A better CRM for sales and service

For CRM to provide this critical flexibility and facilitate excellent customer experience, the technology needs to evolve in a few ways.

  1. First off, organizations need to view CRM as a strategic solution that enables them to support the customer throughout their lifecycle, rather than a tactical investment to manage departmental goals.
  2. To provide highly personalized and contextualized customer experience, sellers and customer service agents need a unified view of the customer that provides ample data and insight.
  3. CRM technology must provide this complete view with adaptable, role-based workflows so they employees can fully support customers, Leggett said.

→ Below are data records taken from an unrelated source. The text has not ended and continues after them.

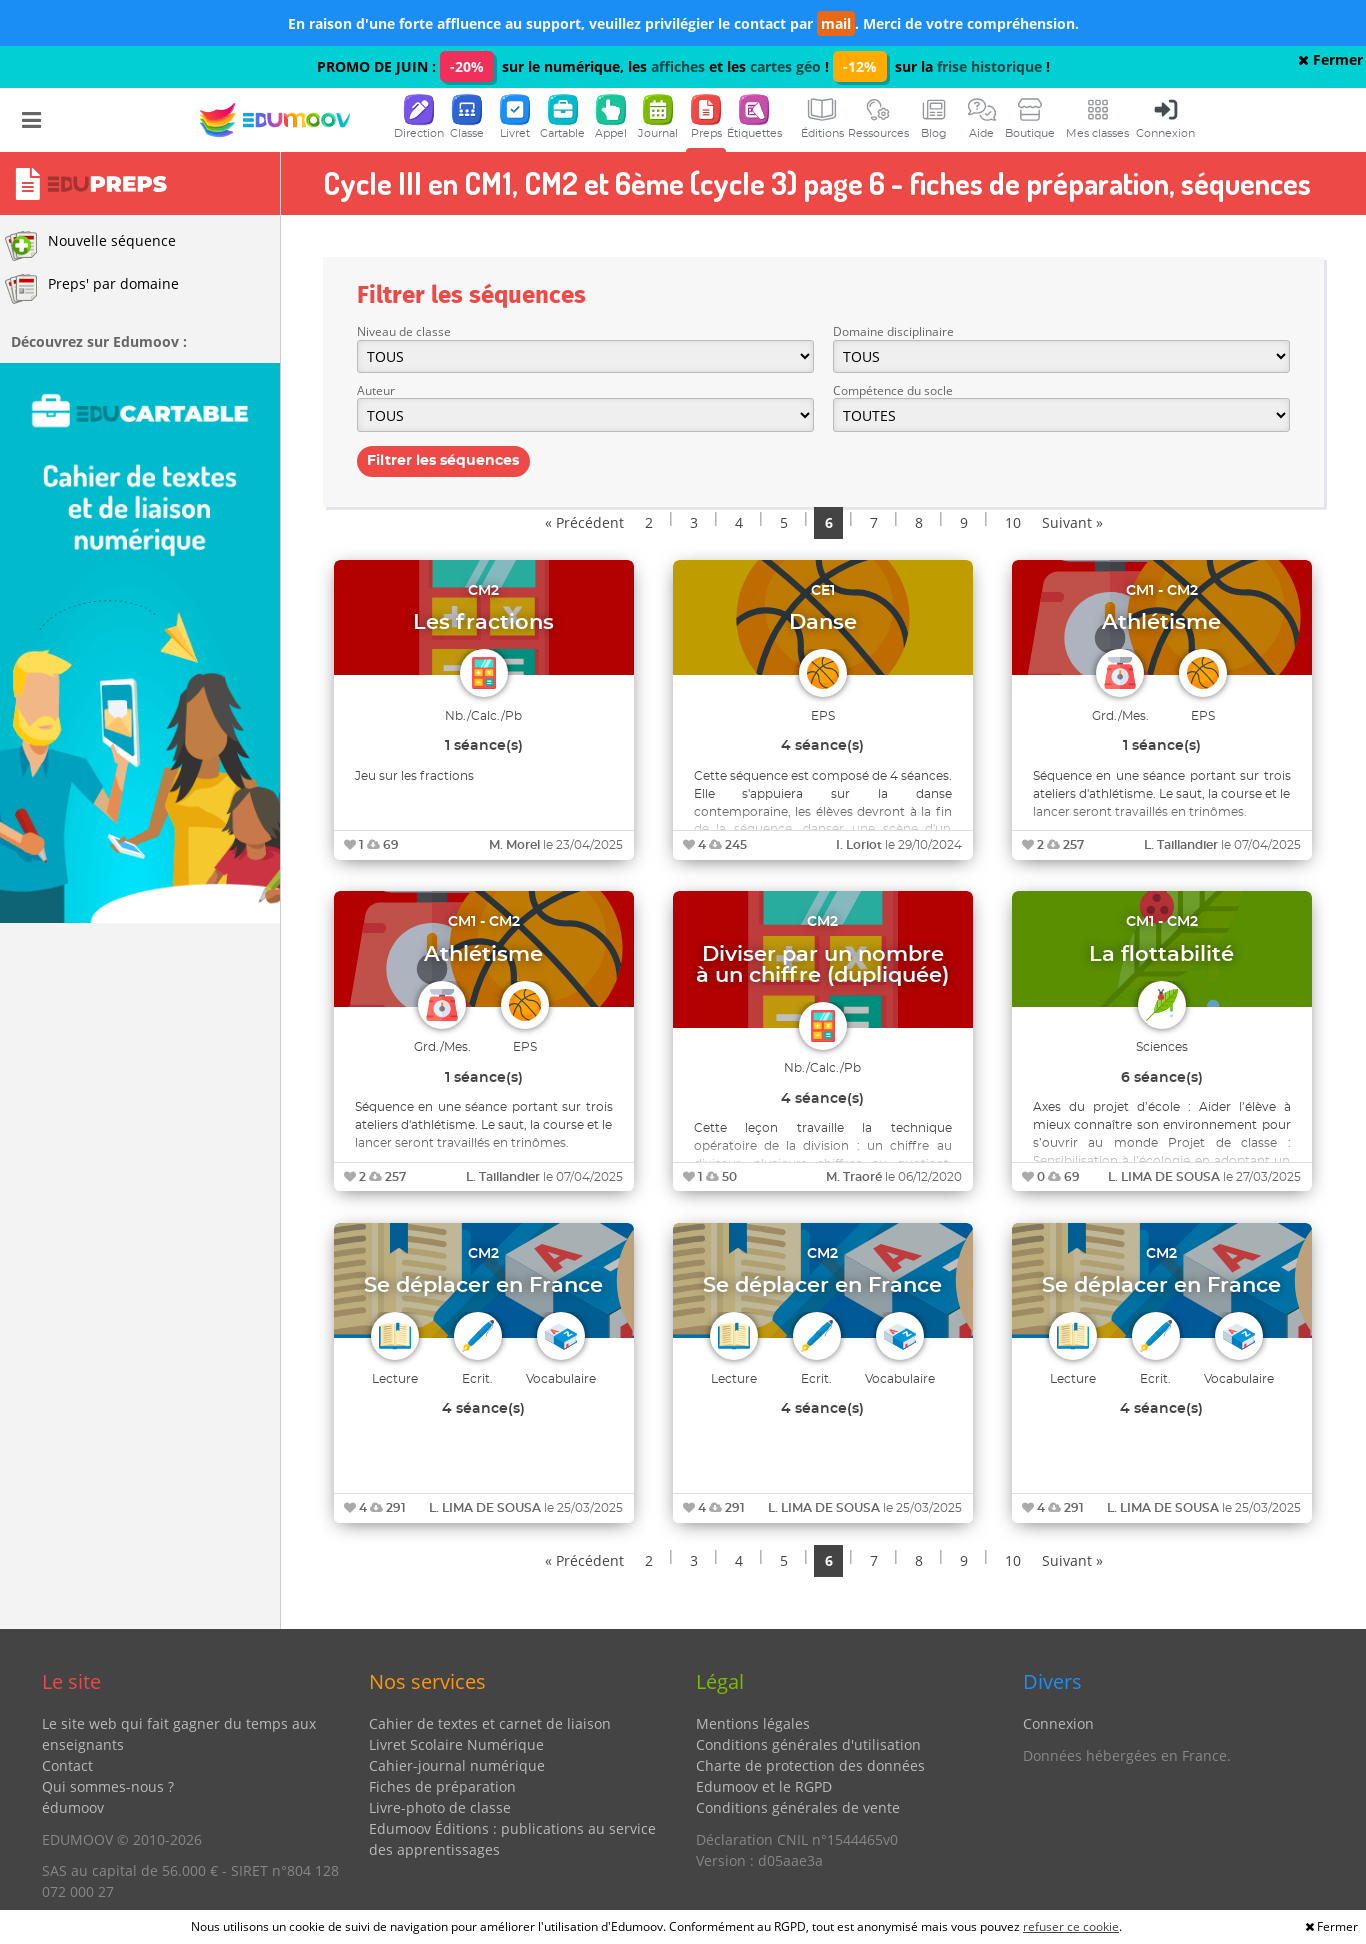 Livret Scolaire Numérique (456, 1744)
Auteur (376, 390)
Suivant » (1072, 522)
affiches (678, 66)
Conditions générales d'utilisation (808, 1744)
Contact (67, 1765)
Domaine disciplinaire (893, 331)
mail (836, 23)
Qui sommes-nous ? (108, 1786)
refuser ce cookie (1071, 1926)
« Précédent (584, 522)
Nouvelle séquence (90, 246)
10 (1013, 522)
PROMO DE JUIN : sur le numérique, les (484, 66)
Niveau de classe (404, 331)
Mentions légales (753, 1723)
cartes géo (785, 66)
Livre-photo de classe (440, 1807)
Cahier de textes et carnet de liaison (490, 1723)
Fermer (1330, 59)
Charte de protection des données (810, 1765)
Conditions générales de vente (798, 1807)
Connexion (1058, 1723)
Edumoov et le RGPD (764, 1786)
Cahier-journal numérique (457, 1765)
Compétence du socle (893, 390)
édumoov (73, 1807)
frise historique (989, 66)
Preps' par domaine (92, 289)
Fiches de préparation (442, 1786) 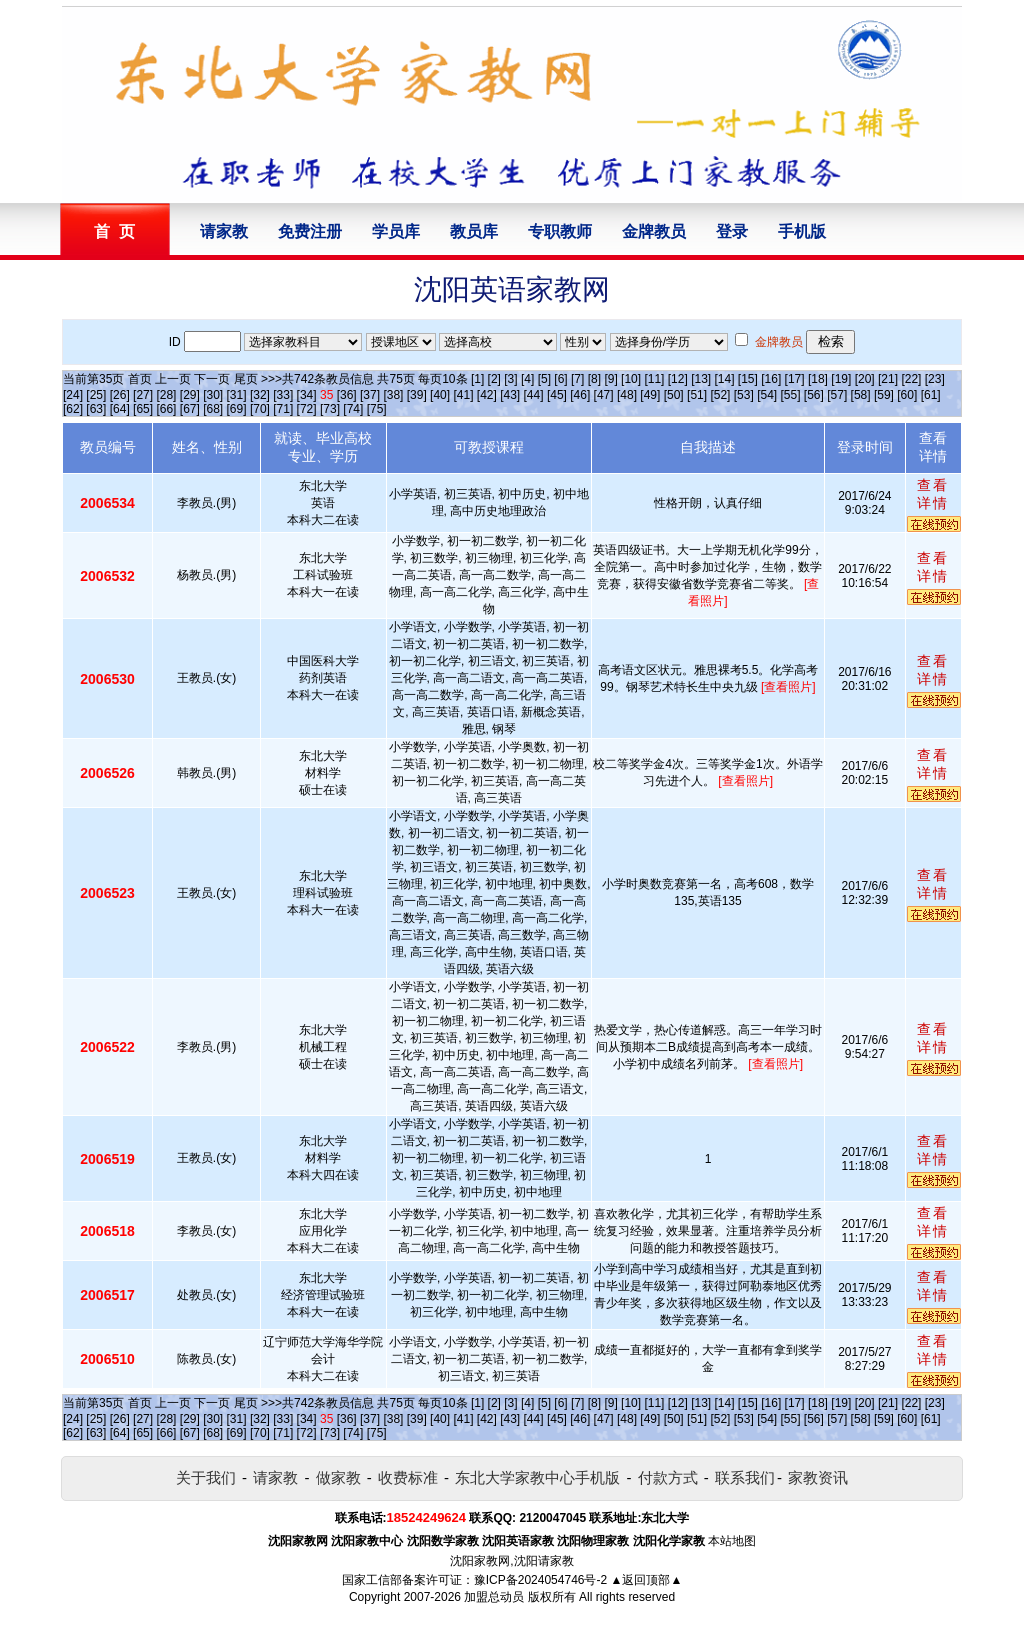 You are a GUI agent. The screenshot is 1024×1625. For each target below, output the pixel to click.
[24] (73, 395)
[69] (237, 409)
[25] (96, 395)
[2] (494, 379)
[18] (818, 379)
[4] (527, 379)
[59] (884, 395)
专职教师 (560, 231)
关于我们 (206, 1477)
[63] (96, 409)
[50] (674, 395)
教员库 (474, 231)
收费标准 (408, 1477)
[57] (837, 395)
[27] (143, 395)
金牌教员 (654, 231)
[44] (534, 395)
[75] (377, 409)
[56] (814, 395)
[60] (907, 395)
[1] (477, 379)
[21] (888, 379)
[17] (795, 379)
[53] (744, 395)
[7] (577, 379)
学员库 (396, 231)
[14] (725, 379)
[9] (610, 379)
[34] (307, 395)
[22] (911, 379)
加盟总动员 (494, 1597)
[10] (631, 379)
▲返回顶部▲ (647, 1580)
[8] (594, 379)
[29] (190, 395)
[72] (307, 409)
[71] (283, 409)
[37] (370, 395)
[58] (861, 395)
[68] (213, 409)
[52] (720, 395)
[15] (748, 379)
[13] (701, 379)
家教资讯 (818, 1477)
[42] (487, 395)
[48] (627, 395)
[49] (650, 395)
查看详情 (933, 494)
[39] (417, 395)
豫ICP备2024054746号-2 (540, 1580)
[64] (120, 409)
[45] (557, 395)
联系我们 (745, 1477)
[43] (510, 395)
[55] (790, 395)
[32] (260, 395)
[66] (166, 409)
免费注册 (310, 231)
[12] (678, 379)
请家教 (224, 231)
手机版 (802, 231)
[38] (393, 395)
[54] (767, 395)
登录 (732, 231)
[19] (841, 379)
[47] (604, 395)
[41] (463, 395)
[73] (330, 409)
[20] (865, 379)
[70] (260, 409)
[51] (697, 395)
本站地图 (732, 1541)
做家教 (338, 1477)
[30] (213, 395)
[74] (353, 409)
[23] (935, 379)
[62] (73, 409)
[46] (580, 395)
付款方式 (668, 1477)
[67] (190, 409)
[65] (143, 409)
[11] (654, 379)
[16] (771, 379)
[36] (347, 395)
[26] (120, 395)
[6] (560, 379)
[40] (440, 395)
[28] (166, 395)
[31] (237, 395)
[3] (510, 379)
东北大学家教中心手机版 (537, 1477)
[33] (283, 395)
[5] (544, 379)
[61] (931, 395) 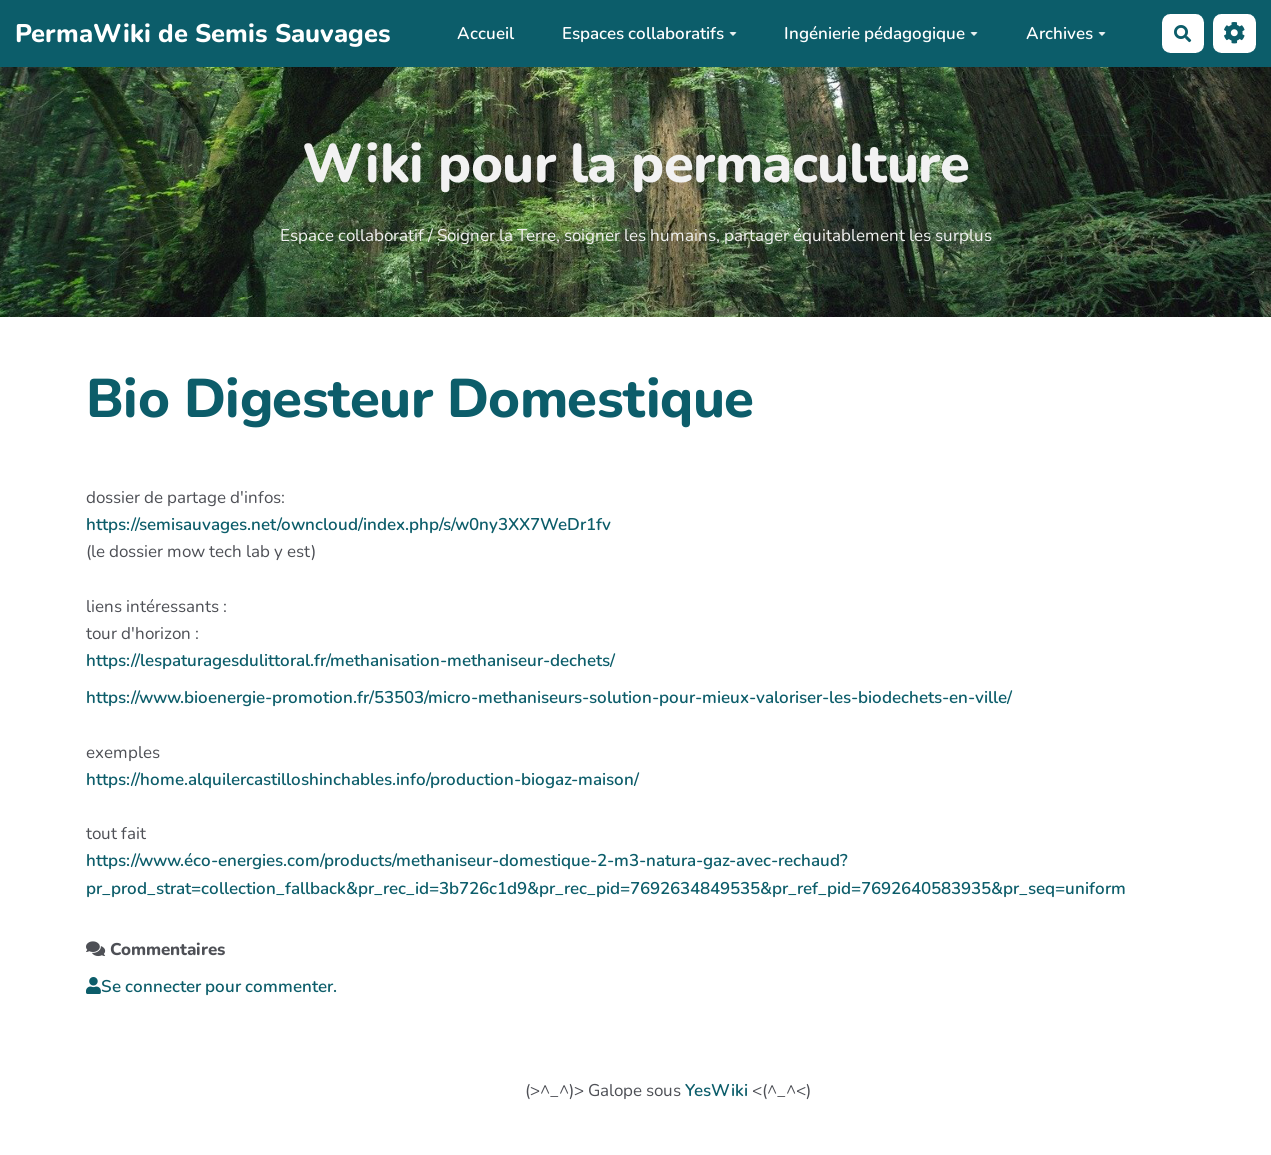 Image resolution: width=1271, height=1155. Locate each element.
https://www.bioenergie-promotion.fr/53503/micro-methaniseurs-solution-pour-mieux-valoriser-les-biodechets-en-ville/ (549, 697)
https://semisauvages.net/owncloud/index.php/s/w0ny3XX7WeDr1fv (348, 524)
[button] (1234, 33)
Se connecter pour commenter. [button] (211, 986)
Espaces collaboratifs (649, 33)
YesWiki (716, 1090)
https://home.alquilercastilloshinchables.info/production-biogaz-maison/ (362, 779)
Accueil (485, 33)
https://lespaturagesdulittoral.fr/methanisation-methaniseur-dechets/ (350, 660)
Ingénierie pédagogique (881, 33)
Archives (1066, 33) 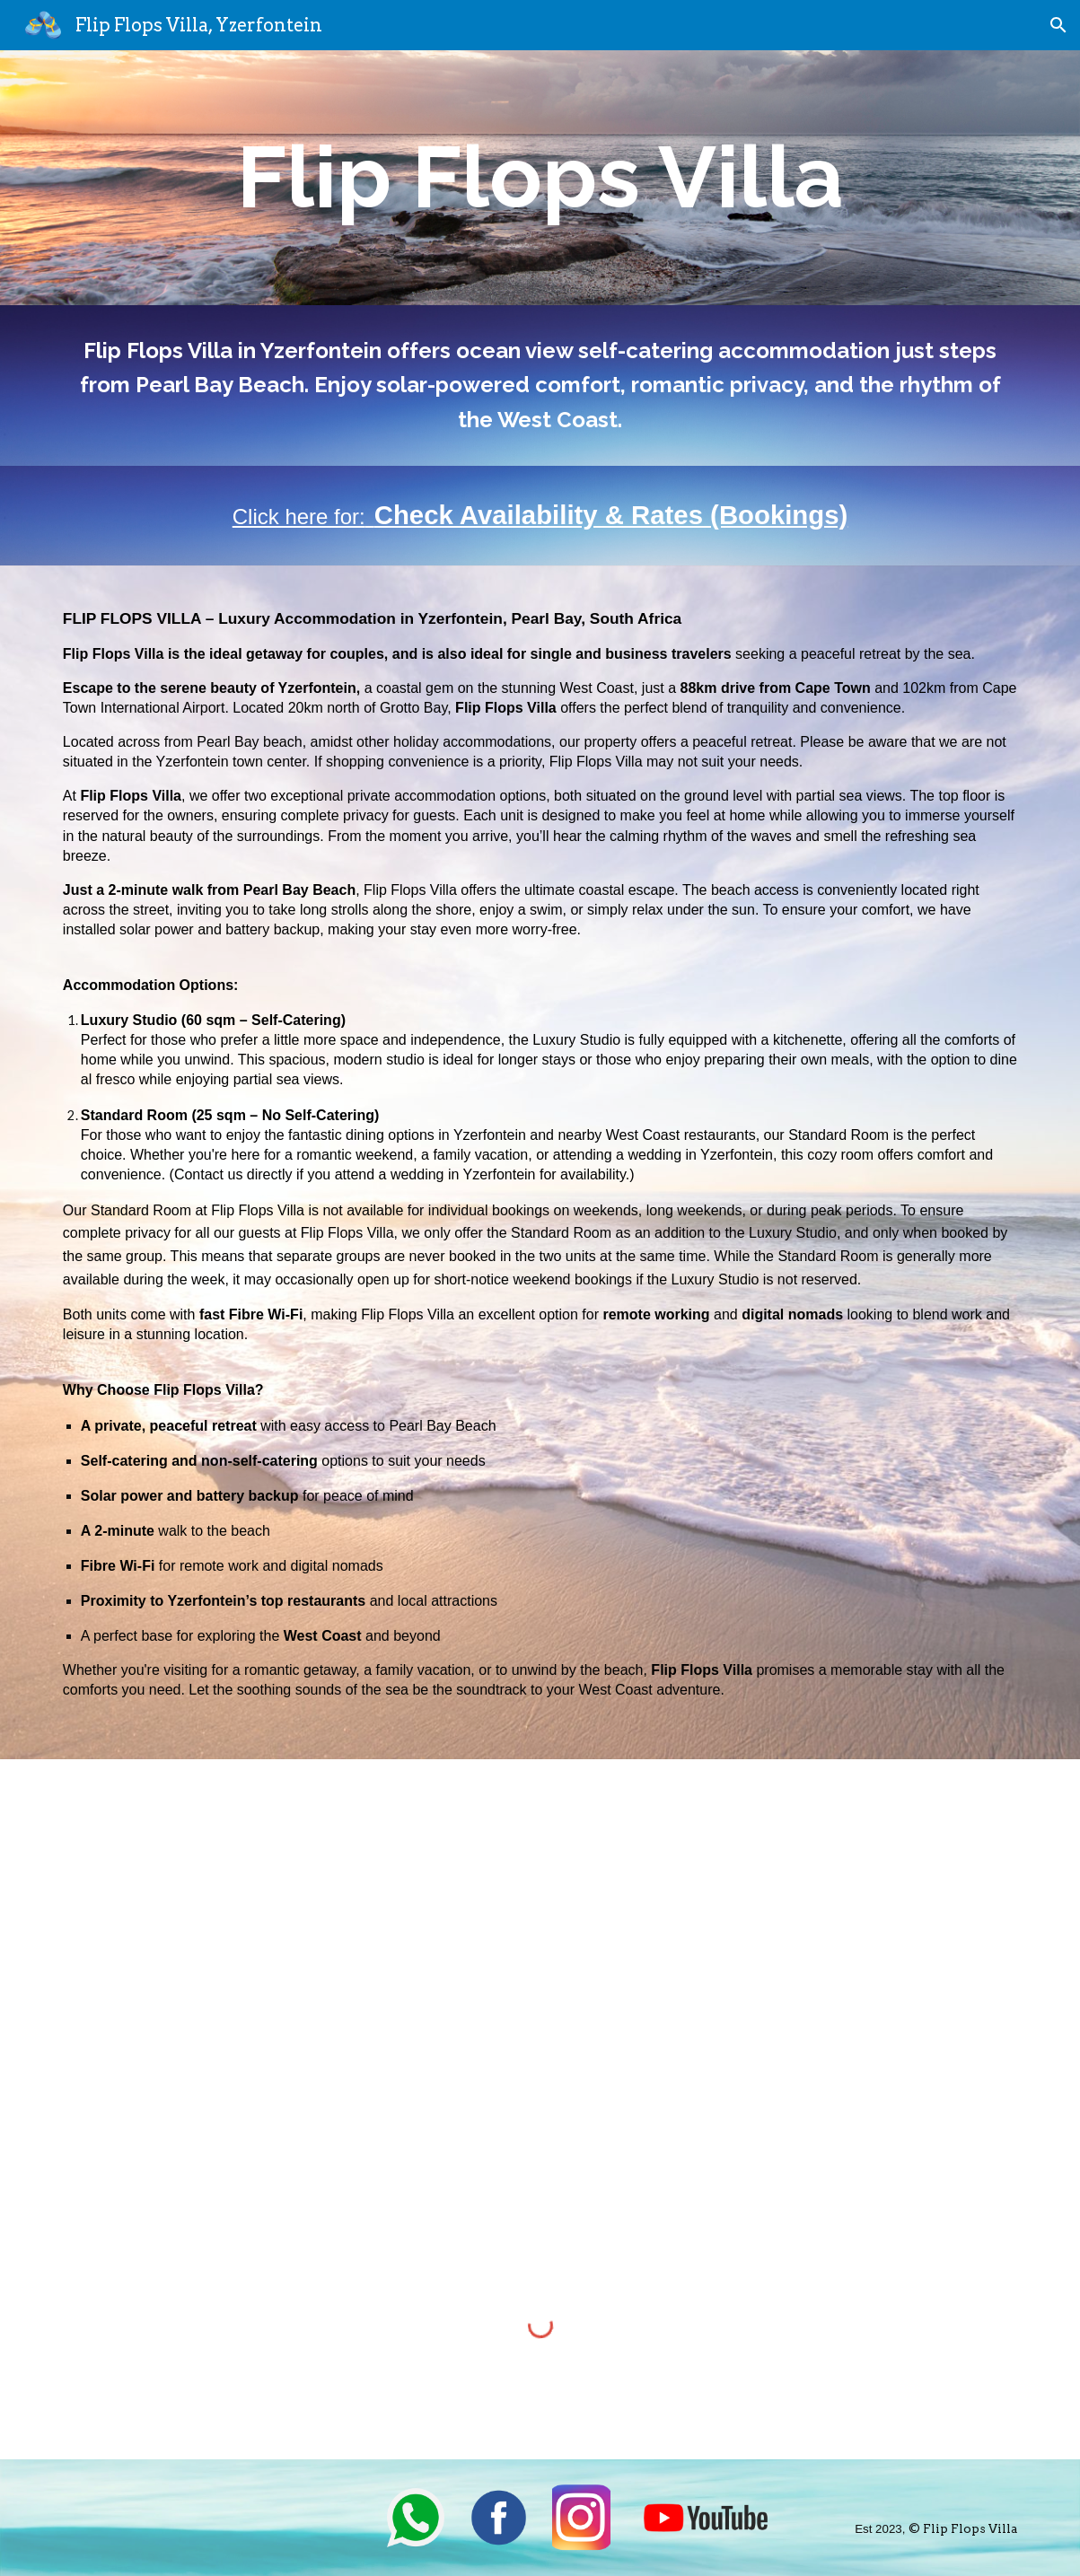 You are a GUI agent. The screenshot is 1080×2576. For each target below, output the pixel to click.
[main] (540, 177)
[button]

Leggett envisions CRM evolving into a strategic platform that allows companies to be agile and innovative to support customers’ changing behaviors.

When sellers and customer service agents have a CRM that makes their jobs easier, they’ll be more engaged, productive, and in a position to fuel great customer experiences. Satisfied customers will come back for more.

When CRM serves everyone – the customer, the seller, the customer service agent, and management — it becomes a truly powerful tool for building brand loyalty and achieving corporate goals.